** STATA Sample Simulation program by Colin Cameron
** Program stsim.do September 2001
** This runs under version 7 but not version 8

* For more explanation on basic Stata see stdemo.do

* Simulation can be used a number of ways.

* (A) Simulate Once: 
*     Generate data using random number generators and estimate a model once.
*     This is usual regression except that data is generated rather than real.

* (B) Simulate a number of times
*     Do the same a number of times and look at sample distribution of estimators.
*     This is a simulation and uses the Stata command simul

* (C) Simulate using bootstrap resample
*     Resample from a data set to get more refined small sample distribution.
*     This is a bootstrap and uses the Stata command bstrap

* (D) Simulate to Estimate
*     Use simulation methods to permit estimation of regression parameters.
*     This is maximum simulated likelihood or simulated method of moments.

* This program considers (A), (B) and (C).
* It compares usual OLS and robust White standard errors 
* for regression with heteroskedastic errors.


********** SETUP 
clear
capture log close   
log using stsim.txt, text replace
di "stsim.txt by Colin Cameron: Stata simulation example"
version 7

**********  (A) SIMULATE ONCE  ******************************

* Heteroscedastic error example
* y = a + bx + u  where a=1 b=1 u ~ N(0,1*x^2)
* Sample size n is defined in the set obs command

* (1) Generate data
* Set seed so get same random data in future runs of same program
set seed 10101      
drop _all       /* Drop previous data */
* Change this for different sample size
set obs 20
* Generate N(0,1) using inverse-transformation method
* If x ~ N(0,1) then PHI(x) = u so x = PHI-inverse(u) where PHI is N(0,1) cdf.
gen x = invnorm(uniform())
gen u = x*invnorm(uniform())
gen y = 1 + 1*x + u
summarize

* (2) Estimate model by OLS with usual and robust standard errors
regress y x
regress y x, robust


**********  (B) SIMULATE A NUMBER OF TIMES  ******************** 

* To perform a simulation
* (1) Setup: generate and/or read in initial data
* (2) Define the program that will be run a number of times
*     In Stata this is command program and has an arcane format
* (3) Run the simulations
*     In Stata use command simul
* (4) Summarize the results using descriptive statistics and/or graph

* Step (2) in Stata uses an arcane format
* To define the progam called progname, say, use the following outline:
*        program define progname
*                if "`1'"=="?" {
*                        global S_1 "variable names"
*                        exit
*                }
*                perform single simulation
*                post `1' results
*        end
* There must be the same number of results following the post command as variable
* names following the global S_1 command.
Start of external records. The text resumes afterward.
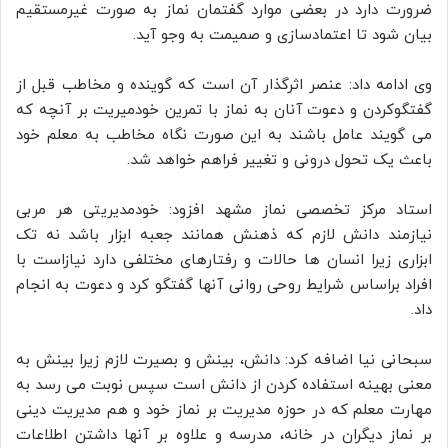
ضرورت دارد در بعضی موارد گفتمان نماز به صورت غیرمستقیم
بیان شود تا اعتمادسازی و صمیمت به وجو آید.
وی ادامه داد: عنصر اثرگذار آن است که گوینده و مخاطب قبل از
گفتگوکردن و دعوت آنان به نماز با تمرین خودمیریت بر آنچه که
می گویند عامل باشند به این صورت نگاه مخاطب به معلم خود
باعث یک تحول درونی و تغییر فراهم خواهد شد.
استاد مرکز تخصصی نماز مشهد افزود: خودمدیریتی هر مربی
نیازمند دانش لازم که ذهنش همانند جعبه ابزار باشد نه تک
ابزاری زیرا انسان ها حالات و رفتارهای مختلفی دارد نیازاست با
افراد براساس شرایط روحی روانی آنها گفتگو کرد و دعوت به انجام
داد.
سبحانی نیا اضافه کرد: دانش، بینش و بصیرت لازم زیرا بینش به
معنی بهینه استفاده کردن از دانش است سپس نوبت می رسد به
مهارت معلم که در حوزه مدیریت بر نماز خود و هم مدیریت دینی
بر نماز دیگران در خانه، مدرسه و علاوه بر آنها داشتن اطلاعات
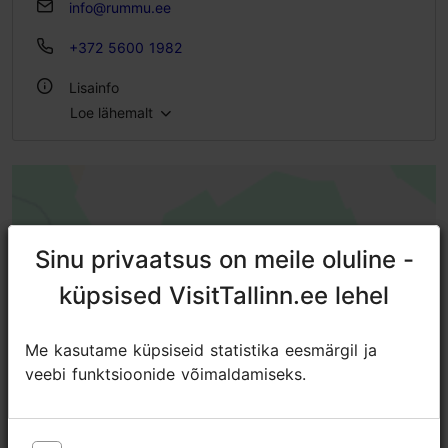
info@rummu.ee
+372 5600 1982
Lisainfo
Loe lähemalt
Õues
Sinu privaatsus on meile oluline -
Sinu privaatsus on meile oluline -
küpsised VisitTallinn.ee lehel
küpsised VisitTallinn.ee lehel
Me kasutame küpsiseid statistika eesmärgil ja
Me kasutame küpsiseid statistika eesmärgil ja
veebi funktsioonide võimaldamiseks.
veebi funktsioonide võimaldamiseks.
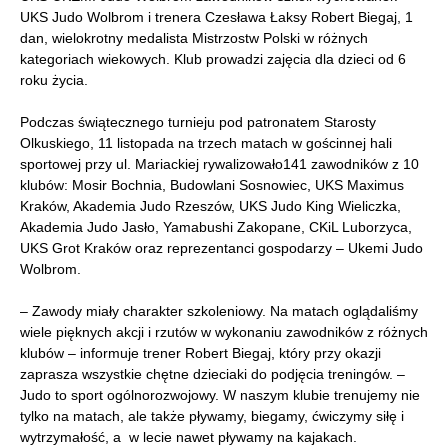
UKS Judo Wolbrom i trenera Czesława Łaksy Robert Biegaj, 1
dan, wielokrotny medalista Mistrzostw Polski w różnych
kategoriach wiekowych. Klub prowadzi zajęcia dla dzieci od 6
roku życia.
Podczas świątecznego turnieju pod patronatem Starosty
Olkuskiego, 11 listopada na trzech matach w gościnnej hali
sportowej przy ul. Mariackiej rywalizowało141 zawodników z 10
klubów: Mosir Bochnia, Budowlani Sosnowiec, UKS Maximus
Kraków, Akademia Judo Rzeszów, UKS Judo King Wieliczka,
Akademia Judo Jasło, Yamabushi Zakopane, CKiL Luborzyca,
UKS Grot Kraków oraz reprezentanci gospodarzy – Ukemi Judo
Wolbrom.
– Zawody miały charakter szkoleniowy. Na matach oglądaliśmy
wiele pięknych akcji i rzutów w wykonaniu zawodników z różnych
klubów – informuje trener Robert Biegaj, który przy okazji
zaprasza wszystkie chętne dzieciaki do podjęcia treningów. –
Judo to sport ogólnorozwojowy. W naszym klubie trenujemy nie
tylko na matach, ale także pływamy, biegamy, ćwiczymy siłę i
wytrzymałość, a w lecie nawet pływamy na kajakach.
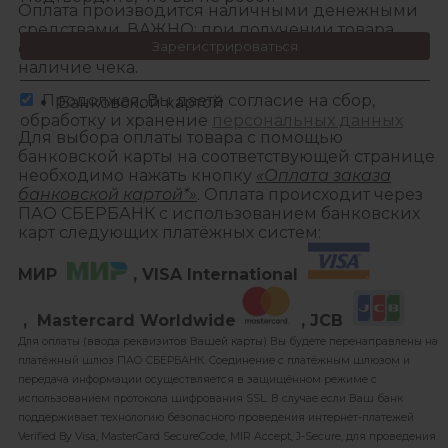
Оплата производится наличными денежными
средствами. ВАЖНО: при получении товара
Зарегистрироваться
обязательно проверьте комплектацию товара и
наличие чека.
Продолжая, Вы даете согласие на сбор,
Банковской картой
обработку и хранение
персональных данных
Для выбора оплаты товара с помощью
банковской карты на соответствующей странице
необходимо нажать кнопку
«Оплата заказа
банковской картой*»
. Оплата происходит через
ПАО СБЕРБАНК с использованием банковских
карт следующих платёжных систем:
МИР
, VISA International
, Mastercard Worldwide
, JCB
Для оплаты (ввода реквизитов Вашей карты) Вы будете перенаправлены на
платёжный шлюз ПАО СБЕРБАНК. Соединение с платёжным шлюзом и
передача информации осуществляется в защищённом режиме с
использованием протокола шифрования SSL. В случае если Ваш банк
поддерживает технологию безопасного проведения интернет-платежей
Verified By Visa, MasterCard SecureCode, MIR Accept, J-Secure, для проведения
See example below.

* Then Step (3) with 100 reps, say, uses the command
* simul progname reps (100) 

* Heteroscedastic error example
* y = a + bx + u  where a=1 b=1 u ~ N(0,1*x^2)
* Post coefficient estimates and standard errors: a se(a) b se(b) c se(c)
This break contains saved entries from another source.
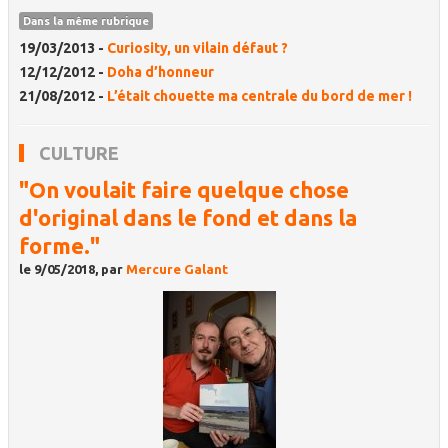
Dans la même rubrique
19/03/2013 -
Curiosity, un vilain défaut ?
12/12/2012 -
Doha d’honneur
21/08/2012 -
L’était chouette ma centrale du bord de mer !
CULTURE
"On voulait faire quelque chose
d'original dans le fond et dans la
forme."
le 9/05/2018, par
Mercure Galant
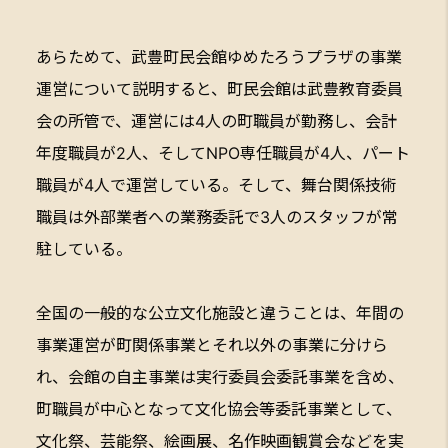
あらためて、武豊町民会館ゆめたろうプラザの事業
運営について説明すると、町民会館は武豊教育委員
会の所管で、運営には4人の町職員が勤務し、会計
年度職員が2人、そしてNPO専任職員が4人、パート
職員が4人で運営している。そして、舞台関係技術
職員は外部業者への業務委託で3人のスタッフが常
駐している。
全国の一般的な公立文化施設と違うことは、年間の
事業運営が町関係事業とそれ以外の事業に分けら
れ、会館の自主事業は実行委員会委託事業を含め、
町職員が中心となって文化協会等委託事業として、
文化祭、芸能祭、絵画展、名作映画観賞会などを実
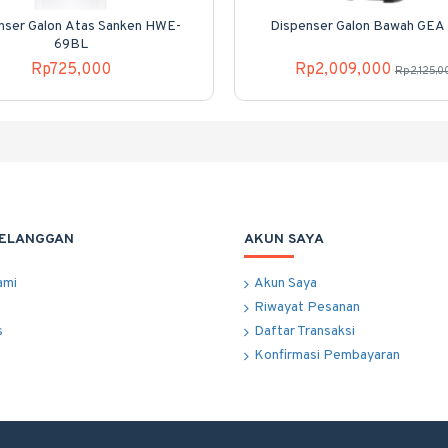
nser Galon Atas Sanken HWE-
Dispenser Galon Bawah GEA
69BL
Rp725,000
Rp2,009,000
Rp2,125,0
PELANGGAN
AKUN SAYA
ami
Akun Saya
Riwayat Pesanan
s
Daftar Transaksi
Konfirmasi Pembayaran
* A big difference is between 
* (B1) Completely random sampling, with both new draws of x and y.
* (B2) x fixed in repeated samples, with just new draws of y.


**** (B1) Completely random sampling

* For large n,S use n=100, S=10000. For small n,S use n=20, S=100.
* As written there n = ?? and S = ?? simulations
* Change n in set obs ?? and change S in reps(??)

* (1) Setup: 
* Set seed so get same random data in future runs of same program
set seed 10101      

* (2) Define the simulation program. 
*     Compute both usual and White standard errors of slope coefficient.       
program define simrandm
version 6.0 
if "`1'" == "?" {
   global S_1 "b_const se_const b_slope se_usual se_white"
   exit  
   }
   drop _all
   set obs 20          /* Change sample size by change set obs */
   gen x = invnorm(uniform())
   gen y = 1 + 1*x + x*invnorm(uniform())
   regress y x, robust
   scalar sewhite = _se[x]
   regress y x
   post `1' (_b[_cons]) (_se[_cons]) (_b[x]) (_se[x]) (sewhite)
end

* (3) Do the simulations
* Change number of simulations by changing reps 
simul simrandm, reps(1000)

* (4) Post results
* Theory says that for the dgp y = 1+1*x+x*e where x~N(0,1) and e~N(0,1)
*   b_slope equals 1  (from the dgp)
*   se_usual equals square root (1/n) where n is sample size
*   se_white equals square root (3/n) where n is sample size
describe
summarize

kdensity b_slope, normal s(.) xlab ylab /*
  */ title("Density of slope coeff in heteroskedasticity example")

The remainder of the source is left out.